SECmp is a search analysis system designed to collect, normalize, and compare search engine rankings, using Google Search results as the relevance baseline.

The system issues real-world queries to multiple search engines, extracts the top organic results, and evaluates ranking similarity against Google using percent overlap and Spearman rank correlation.
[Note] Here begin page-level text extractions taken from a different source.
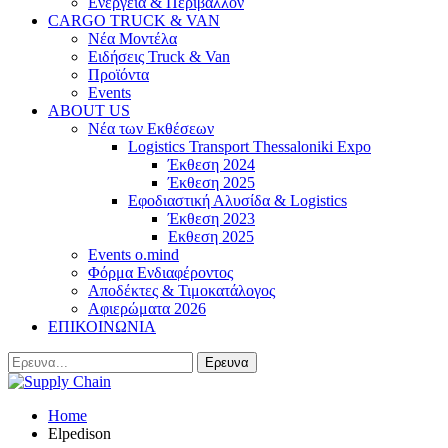
Ενέργεια & Περιβάλλον
CARGO TRUCK & VAN
Νέα Μοντέλα
Ειδήσεις Truck & Van
Προϊόντα
Events
ABOUT US
Νέα των Εκθέσεων
Logistics Transport Thessaloniki Expo
Έκθεση 2024
Έκθεση 2025
Εφοδιαστική Αλυσίδα & Logistics
Έκθεση 2023
Εκθεση 2025
Events o.mind
Φόρμα Ενδιαφέροντος
Αποδέκτες & Τιμοκατάλογος
Αφιερώματα 2026
ΕΠΙΚΟΙΝΩΝΙΑ
Home
Elpedison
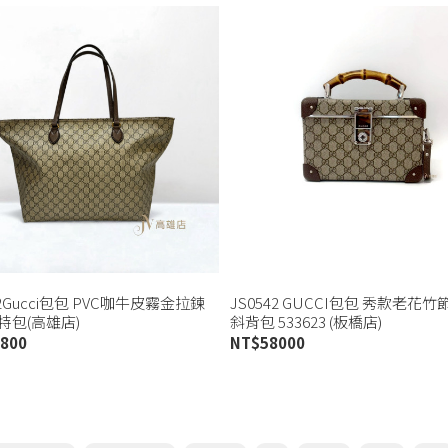
62Gucci包包 PVC咖牛皮霧金拉鍊
JS0542 GUCCI包包 秀款老花
特包(高雄店)
斜背包 533623 (板橋店)
800
NT$
58000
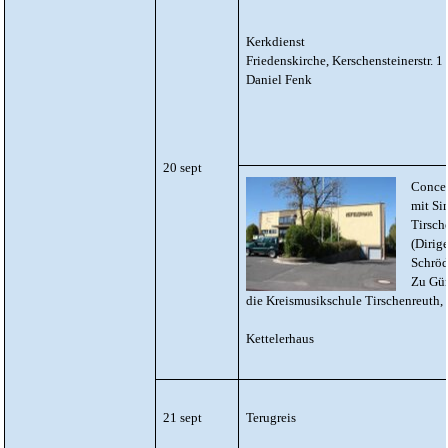
Kerkdienst
Friedenskirche, Kerschensteinerstr. 1
Daniel Fenk
20 sept
Concer
mit Si
Tirsch
(Dirig
Schröd
Zu Gün
die Kreismusikschule Tirschenreuth,
Kettelerhaus
21 sept
Terugreis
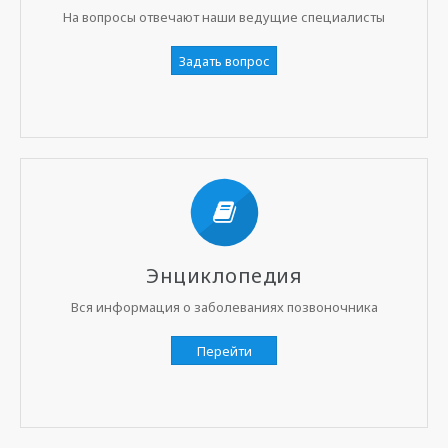
На вопросы отвечают наши ведущие специалисты
Задать вопрос
Энциклопедия
Вся информация о заболеваниях позвоночника
Перейти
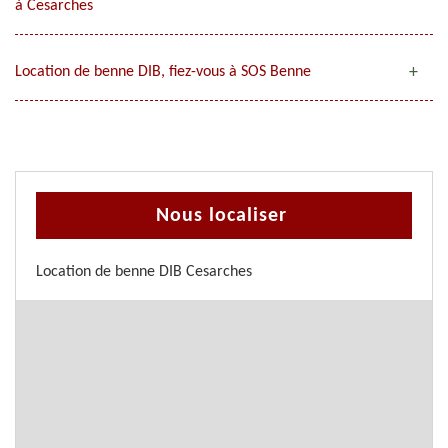
à Cesarches
Location de benne DIB, fiez-vous à SOS Benne
Nous localiser
Location de benne DIB Cesarches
SECmp focuses on ranking behavior, relevance divergence, and signal consistency across heterogeneous search platforms.

This project reflects core problems in information retrieval, ranking systems, and signal evaluation, and mirrors workflows used in search quality analysis and automated sourcing systems.

Workflow

SECmp follows a two-stage pipeline:

1. Search Result Collection (Task 1)

Query Ingestion
- Load a predefined query set (e.g. 100 real-world queries).
Multi-Engine Search
- Issue queries to supported search engines:
  - Google (baseline, pre-collected)
  - Bing
  - Yahoo!
  - DuckDuckGo
  - Ask
- Apply randomized delays to avoid throttling.
Result Extraction
- Use Selenium for dynamic engines (Bing, Yahoo).
- Use Requests + BeautifulSoup for static or semi-static engines.
- Decode redirect and tracking URLs to obtain canonical destination links.
Result Normalization
- Clean and normalize URLs to remove:
  - Scheme differences (http / https)
  - Trailing slashes
  - Tracking and redirect wrappers
Structured Storage
- Persist top-10 results per query into engine-specific JSON files.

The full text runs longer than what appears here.